My wife used to work with a girl who almost exactly 10 years ago was on her way to the Arndale shopping centre in Manchester when the roof came off in an IRA explosion. No-one was killed, but many received severe injuries and my wife’s friend, although only superficially wounded, was still picking bits of glass and plaster out of her hair and clothes a week later.
A bright, vivacious young woman was transformed into a withdrawn, spiritless soul who to this day is plagued by panic attacks and finds it difficult to venture outside on her own. An attractive 20-something never lacking for male attention, she has enjoyed no relationship worthy of the name since.
Her name does not feature on any “casualty” list. Indeed, no-one died during the attack on the Arndale. At least, not in the conventional sense.
There’s a reason they call it “terrorism”.
Malki Roth was murdered along with 14 others, many children and teenagers, in the Sbarro restaurant massacre in Jerusalem in August 2001. Her parents, Arnold and Frimet, maintain a blog covering all aspects of what they describe as ‘this ongoing war’. Given the recent discussions here concerning links and citations, I should say upfront that having looked at many of the posts, I’m likely to have differences of opinion with the Roths on at least some Arab-Israeli issues. But then my two daughters are currently tucked up in bed about 20 feet from where I’m typing, and not lying in a grave in Jerusalem’s Har Menuchot cemetery.
In one post on the Roth blog, they try to convey to their readers what it means to be part of the ‘ongoing war’, providing an account of what they call the “chaos and uncertainty that comes with the experience”.

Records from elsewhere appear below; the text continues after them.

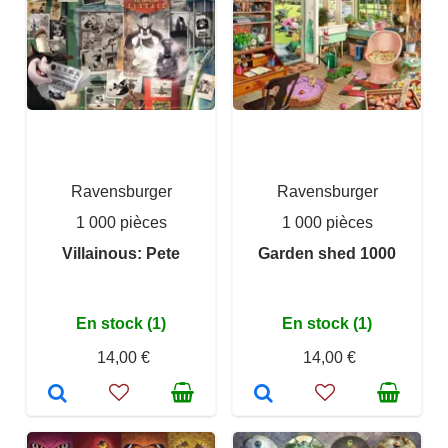
Ravensburger
Ravensburger
1 000 pièces
1 000 pièces
Villainous: Pete
Garden shed 1000
En stock (1)
En stock (1)
14,00 €
14,00 €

Taking 10:30 on the morning of the Wednesday, July 19th as the reference point, here’s what they say is happening in Israel:
•First, most of the country is without electricity at this moment. Jerusalem where we live was blacked out for about 15 minutes around 9.30 this morning, but power was restored and has stayed “up” for now. But we’re told to expect rolling blackouts around the country for an unspecified amount of time to come. Elevators are shut down and stuck in many places with hundreds of people stuck inside them. The firefighters and police are scattering to respond to rescue calls (as if they did not have enough to do already).
•Since traffic lights need power, there’s traffic chaos in much of Israel.

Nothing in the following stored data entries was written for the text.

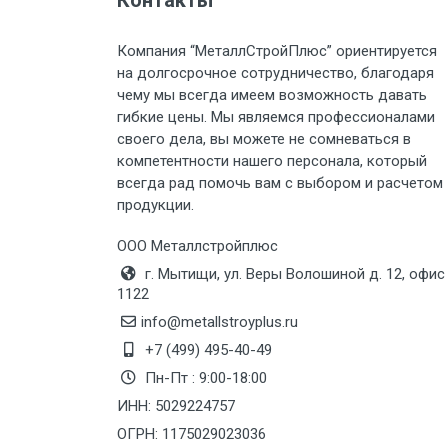
Контакты
Груз до 6 м, вес до 2 тн
Компания “МеталлСтройПлюс” ориентируется
на долгосрочное сотрудничество, благодаря
Груз до 6 м, вес до 3 тн
чему мы всегда имеем возможность давать
гибкие цены. Мы являемся профессионалами
Груз до 6 м, вес до 5 тн
своего дела, вы можете не сомневаться в
компетентности нашего персонала, который
Груз до 6 м, вес до 8 тн
всегда рад помочь вам с выбором и расчетом
продукции.
Груз до 6 м, вес до 10 тн
ООО Металлстройплюс
г. Мытищи, ул. Веры Волошиной д. 12, офис
Груз до 12 м, вес до 20 тн
1122
info@metallstroyplus.ru
Манипулятор до 6 м, вес до 5 тн
+7 (499) 495-40-49
Пн-Пт : 9:00-18:00
ИНН: 5029224757
Манипулятор до 6 м, вес до 8 тн
ОГРН: 1175029023036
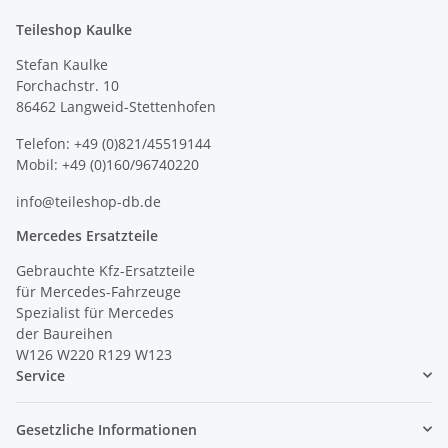
Teileshop Kaulke
Stefan Kaulke
Forchachstr. 10
86462 Langweid-Stettenhofen
Telefon: +49 (0)821/45519144
Mobil: +49 (0)160/96740220
info@teileshop-db.de
Mercedes Ersatzteile
Gebrauchte Kfz-Ersatzteile
für Mercedes-Fahrzeuge
Spezialist für Mercedes
der Baureihen
W126 W220 R129 W123
Service
Gesetzliche Informationen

•There are tens of fires – mostly brushfires as far as we know – in various parts of the north. No immediate explanation. Maybe the heat, maybe missiles, maybe arson.
•The entire Sharon region (basically the northern arc around Tel-Aviv) is subject to an immediate and concrete highest-level terror warning. There may be a pursuit underway right now of a specific individual or terror gang. One report (basing itself as always on news tips from its readers) says there’s a suspicion of terrorists having penetrated Tel-Aviv. (UPDATE: At 11am, the authorities in Kfar Sava, a tel-Aviv suburb, are urging people to stay indoors while the pursuit is underway.) As always, reports like this need to be taken with enormous care, but in this part of the world, you can never tell, never be too wary.
•After absorbing about 120 Katyusha missiles yesterday, the north is on edge again and under attack today. In Nahariya (where a man running towards cover in a shelter after the sirens sounded, was killed) and Haifa, there are reports this past ten minutes of multiple Katyusha attacks, multiple booms and at least one direct hit in Haifa (on a residential building).
•Some twenty Qassam rocket attacks pounded the area around Gaza during the night and early morning. The IDF is now moving into the central Gaza strip, with few clear details other than that five soldiers are wounded. It’s a developing story, it appears.
And on it goes. Of course, until last week, this was not the daily reality for all Israelis. At least, not for most living further than 30 kilometres from the Lebanese border. For those who do live in the northern regions, it has been this and worse for the six years since the last Israeli soldier left Lebanon. That’s six years of running to their children’s bedrooms in middle of the night to drag them down to the bomb shelter as the sirens wail yet again. Six of years of teachers corralling excitable classes into ‘safe rooms’, well-versed in the art of turning the umpteenth disruption into a child’s adventure that, hopefully, assuages the trauma of 6-year olds who live not by the grace of God, but because their attackers can’t get their hands on anything more deadly.
It’s not as though Israel hasn’t complained in all this time, but it seems that no matter how much noise she made, nor how many rockets fell, the foreign camera crews and journalists never came to Nahariya.